# REQUIREMENT:
The answer is the line that contains "RISVEGLIO PRIMAVERILE 882 ml" followed by every later line of the entries below, each repeated exactly, and nothing else.

___ RECORDS PROVIDED ___

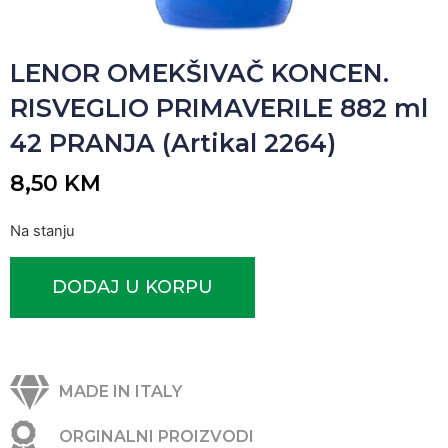
LENOR OMEKŠIVAČ KONCEN.
RISVEGLIO PRIMAVERILE 882 ml
42 PRANJA (Artikal 2264)
8,50
KM
Na stanju
DODAJ U KORPU
MADE IN ITALY
ORGINALNI PROIZVODI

___

# RESPONSE AREA:
RISVEGLIO PRIMAVERILE 882 ml
42 PRANJA (Artikal 2264)
8,50
KM
Na stanju
DODAJ U KORPU
MADE IN ITALY
ORGINALNI PROIZVODI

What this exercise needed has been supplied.